George F. Will is positively beside himself that the crass and tacky Donald Trump has invaded his garden party.
He is an affront to anyone devoted to the project William F. Buckley began six decades ago with the founding in 1955 of the National Review — making conservatism intellectually respectable and politically palatable. Buckley’s legacy is being betrayed by invertebrate conservatives now saying that although Trump “goes too far,” he has “tapped into something,” and therefore. . . .
Therefore what? This stance — if a semi-grovel can be dignified as a stance — is a recipe for deserved disaster.
Conservatives who flinch from forthrightly marginalizing Trump mistakenly fear alienating a substantial Republican cohort.
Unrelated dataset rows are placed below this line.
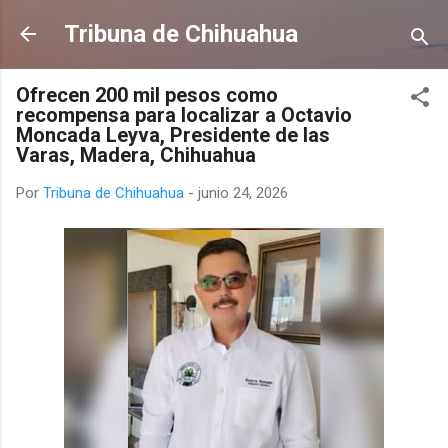
Ir al contenido principal
Tribuna de Chihuahua
Ofrecen 200 mil pesos como
recompensa para localizar a Octavio
Moncada Leyva, Presidente de las
Varas, Madera, Chihuahua
Por
Tribuna de Chihuahua
-
junio 24, 2026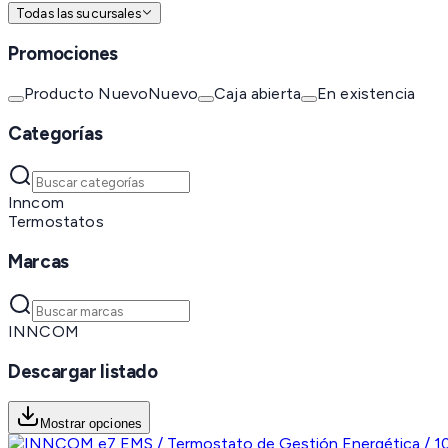
Todas las sucursales
Promociones
Producto Nuevo
Nuevo
Caja abierta
En existencia
Categorías
Inncom
Termostatos
Marcas
INNCOM
Descargar listado
Mostrar opciones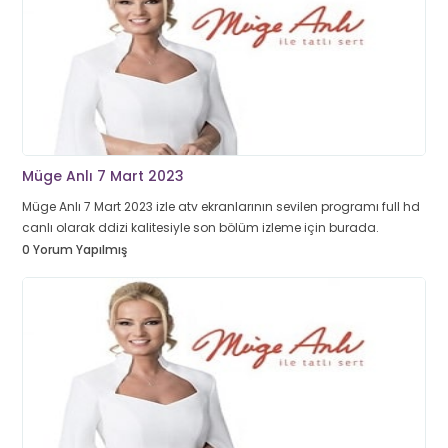
Müge Anlı 7 Mart 2023
Müge Anlı 7 Mart 2023 izle atv ekranlarının sevilen programı full hd
canlı olarak ddizi kalitesiyle son bölüm izleme için burada.
0 Yorum Yapılmış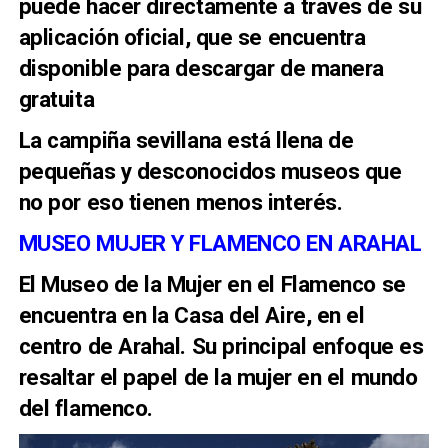
puede hacer directamente a través de su
aplicación oficial, que se encuentra
disponible para descargar de manera
gratuita
La campiña sevillana está llena de
pequeñas y desconocidos museos que
no por eso tienen menos interés.
MUSEO MUJER Y FLAMENCO EN ARAHAL
El Museo de la Mujer en el Flamenco se
encuentra en la Casa del Aire, en el
centro de Arahal. Su principal enfoque es
resaltar el papel de la mujer en el mundo
del flamenco.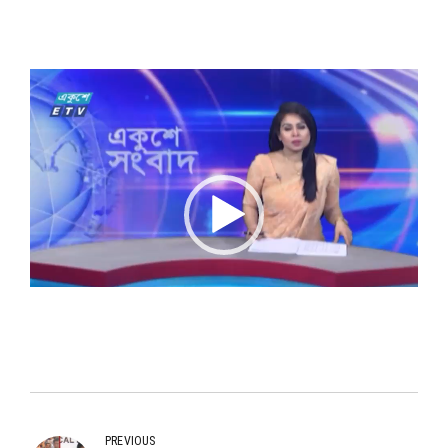
Video
Player
00:00
00:38
PREVIOUS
But the assumption that today’s Trumpites are Republicans is unsubstantiated and implausible. Many are no doubt lightly attached to the political process, preferring entertainment to affiliation. They relish their candidate’s vituperation and share his aversion to facts. From what GOP faction might Trumpites come? The establishment? Social conservatives? Unlikely.
Soon the campaign will turn to granular politics, the on-the-ground retail work required by the 1.4 percent of the nation’s population that lives in Iowa and New Hampshire. Try to imagine Trump in an Iowa living room, with a macaroon in one hand and cup of hot chocolate balanced on a knee, observing Midwestern civilities while talking about something other than himself.
So, conservatives today should deal with Trump with the firmness Buckley dealt with the John Birch Society in 1962. The society was an extension of a loony businessman who said Dwight Eisenhower was “a dedicated, conscious agent of the Communist conspiracy.” In a 5,000-word National Review “excoriation” (Buckley’s word), he excommunicated the society from the conservative movement.
The Republican Party of George F. Will and William F. Buckley created the environment that hatched the Southern Strategy and their Confederate flags, the Christian Coalition and their religious bigotry, and the Tea Party with their low-education crowd of dog-whistling racists, all with the smug idea that they could control them and bend them to their will at the voting booth, then blithely dismiss them like the hired help when it came time to run the country.
Mr. Will, you created Donald Trump. You deal with him. And if you can’t well, then, in the words of your nemesis, “Later, losers!”